Every cell in a multicellular organism is surrounded by an oily membrane that separates it from other cells and from the extracellular fluid that bathes all cells. The cell surface membrane is permeable to certain substances, thereby allowing an exchange of nutrients and gases to take place between the interior of the cell and the fluid surrounding it. Inside the cell is the nucleus, which has a membrane of its own and is surrounded by an intracellular fluid called the cytoplasm. The nucleus contains the chromosomes, long thin structures made of DNA that carry genes like beads on a string. In addition to controlling the cell's ability to reproduce itself, genes tell the cell what proteins to make to carry out its activities. The actual machinery for making proteins is located in the cytoplasm. Seen from this shared perspective, the cell is the fundamental unit of life, the structural and functional basis of all tissues and organs in all animals and plants.

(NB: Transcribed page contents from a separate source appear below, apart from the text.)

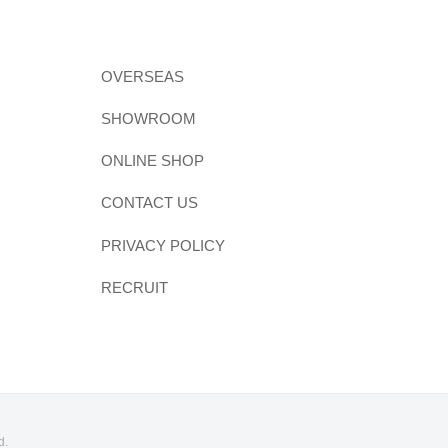
OVERSEAS
SHOWROOM
ONLINE SHOP
CONTACT US
PRIVACY POLICY
RECRUIT
d.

Besides their common biological features, all cells have specialized functions:

  • Liver cells, for instance, carry out digestive activities
  • Brain cells have particular ways of processing information and communicating with one another. These interactions allow nerve cells in the brains to form complete circuits that carry and transform information

From The Song of the Cell by Mukherjee

Introduction

  • To be living, an organism must have the capacity to:
    • to reproduce
    • to grow
    • to metabolize
    • to adapt to stimuli
    • to maintain its internal miliau
  • Complex multicellular living beings also possess emergent properties, which emerge from systems of cells:
    • to defend against injury or invasion
    • organs with specialized functions,
    • physiologic systems of communication between organs
    • even sentience and cognition
  • It is difficult to imagine life without cells, or to imagine cells without life
  • A cell is an autonomous living unit that acts as a decoding machine for a gene. Genes provide instructions to build proteins, the molecules that perform virtually all the work in a cell. Proteins enable biological reactions, coordinate signals within the cell, form its structural elements, and turn genes on and off to regulate a cell's identity, metabolism, growth, and death. They are the central functionaries in biology, the molecular machines that enable life.
  • A cell thus transforms information into form, genetic code into proteins. A gene without a cell is lifeless. A cell brings materiality and physicality to a set of genes. But not only that.
  • Having unpacked the code by synthesizing a select set of proteins that is encoded in its genes, a cell becomes an integrating machine. It uses this set of proteins (and the biochemical products made by proteins) in conjunction with one another to start coordinating its function, its behavior (movement, metabolism, signaling, delivering nutrients to other cells, surveying for foreign objects) to achieve the properties of life. And that behavior, in turn, manifests as the behavior of the organism. The metabolism of the organism reposes in the metabolism of the cell, And the same for the reproduction, repair, survival, and death of the organism
  • Finally, the cell is a dividing machine. Molecules within the cell - proteins again - initiate the process of duplicating the genome. The internal organization of the cell changes. Chromosomes, where the genetic material of a cell is physically located, divide, and this division drives growth, repair, regeneration, and ultimately, reproduction, among the fundamental, defining features of life.

The Universal Cell

  • You have to think of a cell as a functional site for all physiological chemical reactions, as an organizing unit for all tissues, and as the unifying locus for physiology and pathology.
  • You have to move from a continuous organization of the biological world to a description that involves discontinuous, discrete, autonomous elements that unify the world:
    • See past flesh (continuous, corporeal, visible)
    • To blood (invisible, corpuscular, discontinuous)
  • Raspail - "A cell is a kind of laboratory" - it enables physiology
  • Virchow - "The body is a cell state in which every cell is a citizen."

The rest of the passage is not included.